Election day, potrebbe slittare al 7 giugno. De Luca spinge su Sel, Caldoro chiude alla Lega

Election day, potrebbe slittare al 7 giugno. De Luca spinge su Sel, Caldoro chiude alla Lega

Domenica 31 maggio non piace a molti amministratori. La data indicata dal ministero dell’interno per l’election day, giorno in cui si dovrebbe votare per le regionali e le amministrative, potrebbe nuovamente slittare. Forse al 7 giugno. Questa è la richiesta di alcuni enti locali secondo cui il 31 è la domenica precedente al 2 giugno e si potrebbe prevedere una bassa affluenza.

 

Intanto per la corsa a palazzo santa Lucia De Luca si sta muovendo per chiudere le alleanze.
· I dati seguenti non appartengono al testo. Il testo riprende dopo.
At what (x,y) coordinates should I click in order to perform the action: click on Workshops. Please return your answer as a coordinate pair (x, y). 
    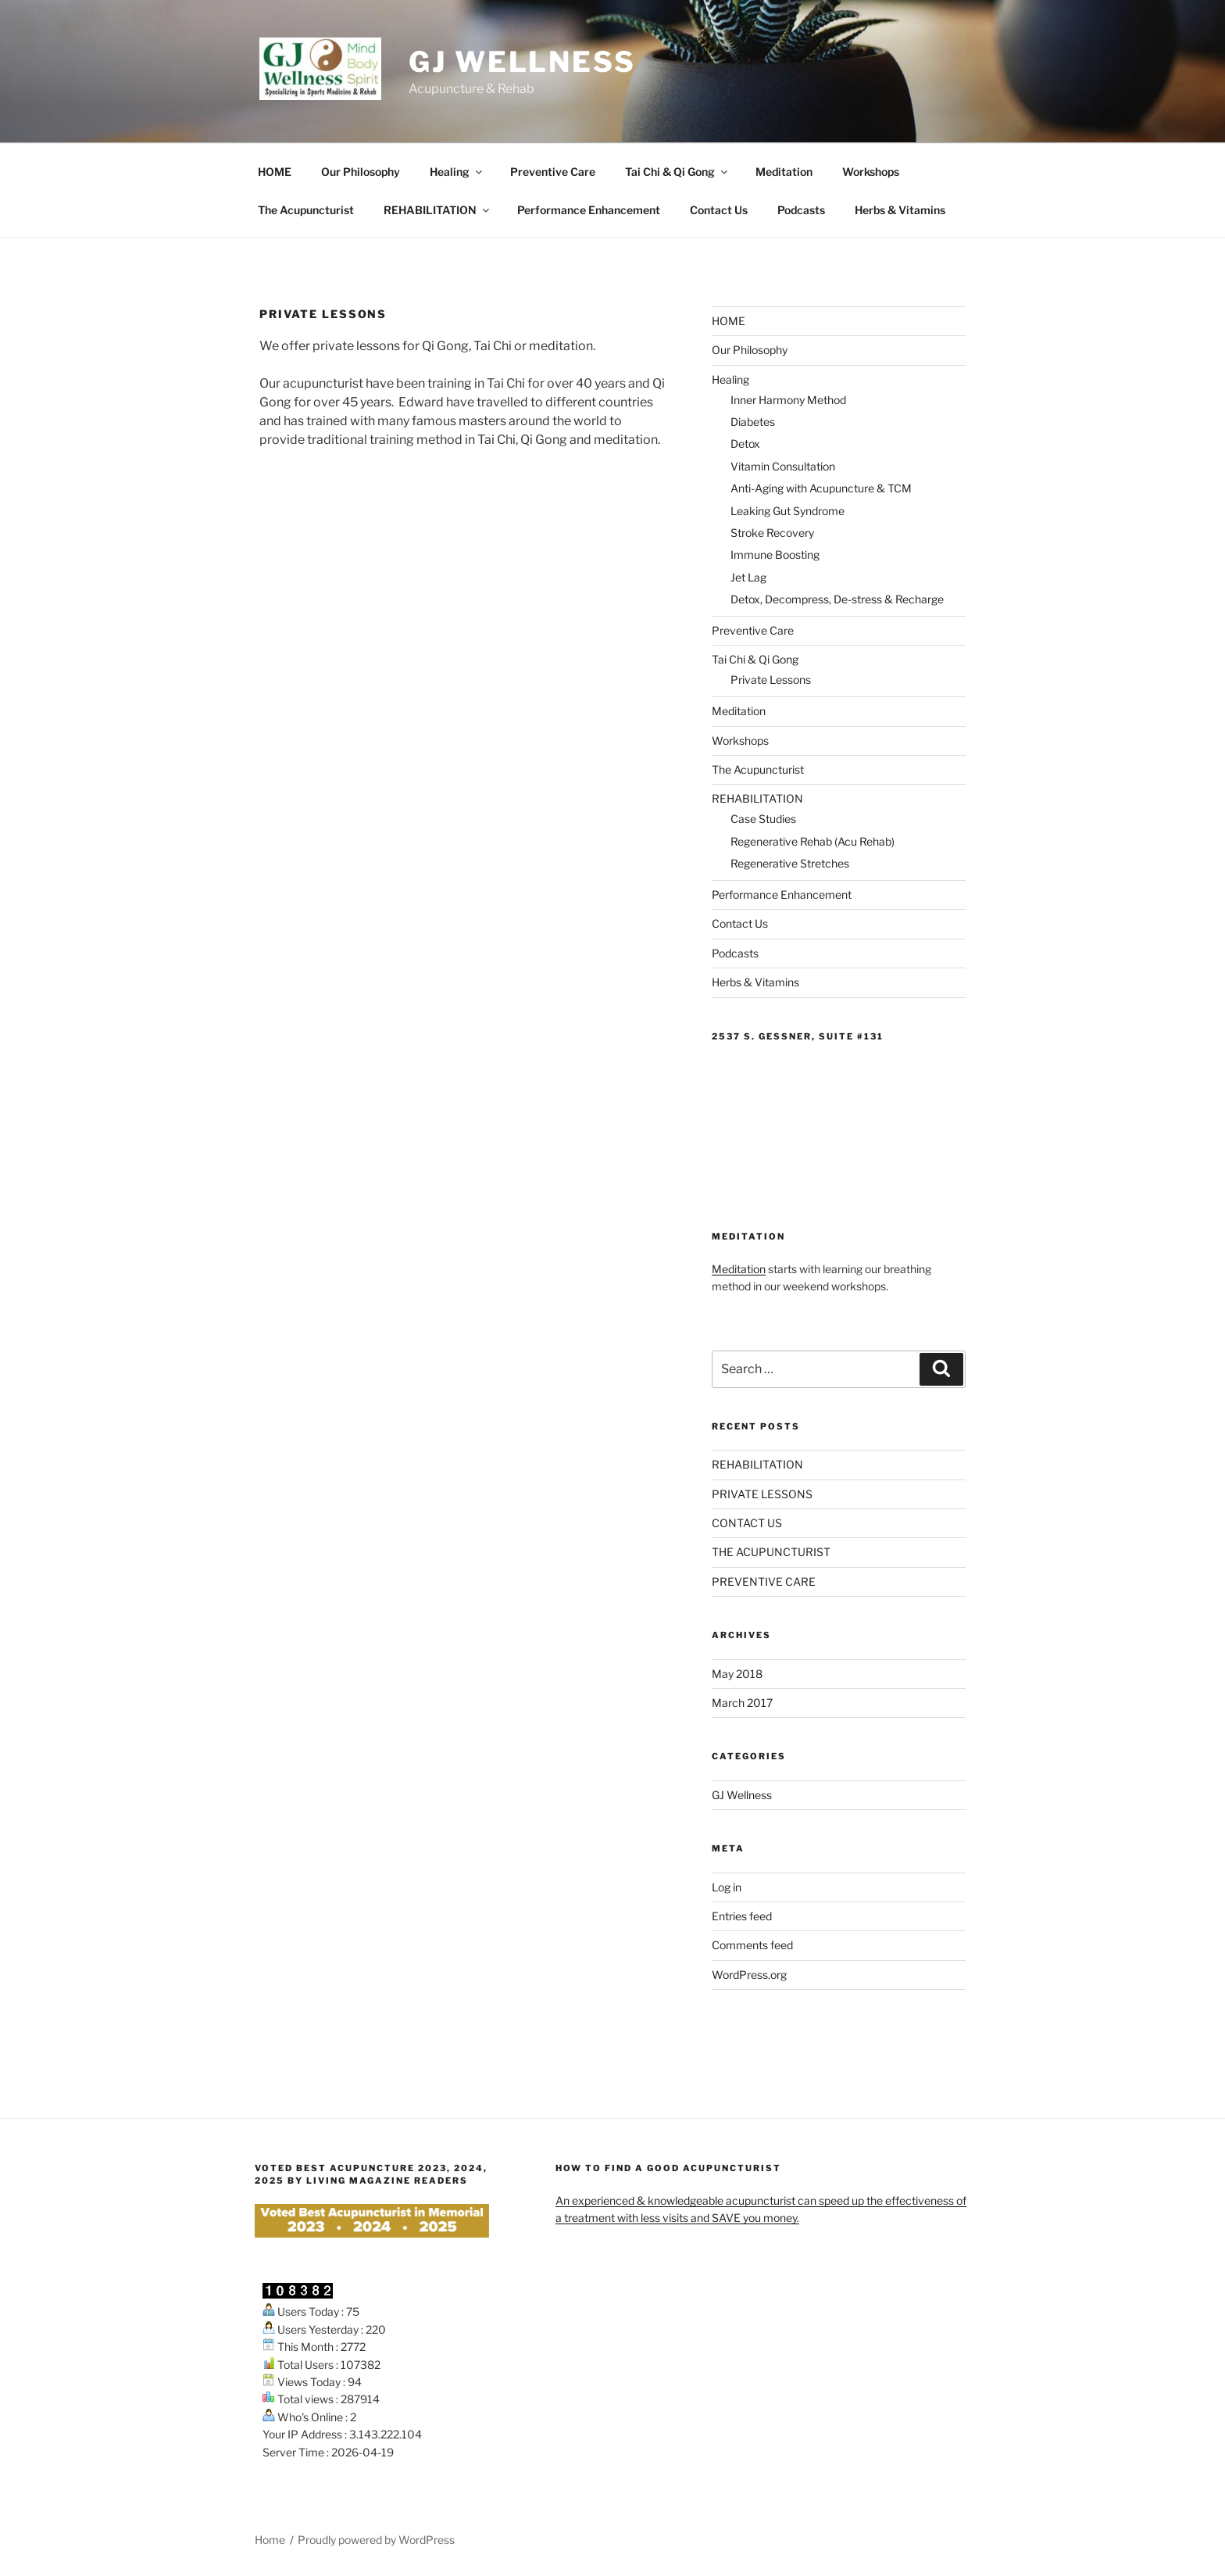
    Looking at the image, I should click on (870, 171).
Al momento può considerarsi quasi fatta per l’accordo con Scelta Civica e si sta lavorando per cercarne uno con i vendoliani. Sel ha enormi problemi a individuare il candidato governatore e correre da soli. L’ipotesi dunque di mettere in difficoltà i democratici sembra sempre più lontana e per questo nelle ultime ore ci sono stati incontri tra Nichi Vendola e vertici del Pd per confluire tutti in un’unica squadra.

 

Dal fronte opposto, e cioè quello del centrodestra con Stefano Caldoro, sembra più vicina l’alleanza con Ncd. La posizione del partito di Alfano, ma soprattutto il risultato che otterrà alle prossime elezioni, sarà fondamentale dopo le dimissioni del ministro Lupi. Probabilmente Renzi non assegnerà il ministero sino all’election day per constatare la forza del nuovo centro destra e capire poi a chi assegnare il ministero ai trasporti. E il peso di ncd si vedrà anche in Campania. Intanto il governatore Caldoro chiude ogni porta alla Lega. “C’è il signor Caldoro che in Campania schifa la Lega” ha detto Matteo Salvini in un’intervista al Corriere della Sera. Non tarda ad arrivare la replica di Caldoro: “Ma quale schifo. Tu però difendi il Nord, noi il Sud”.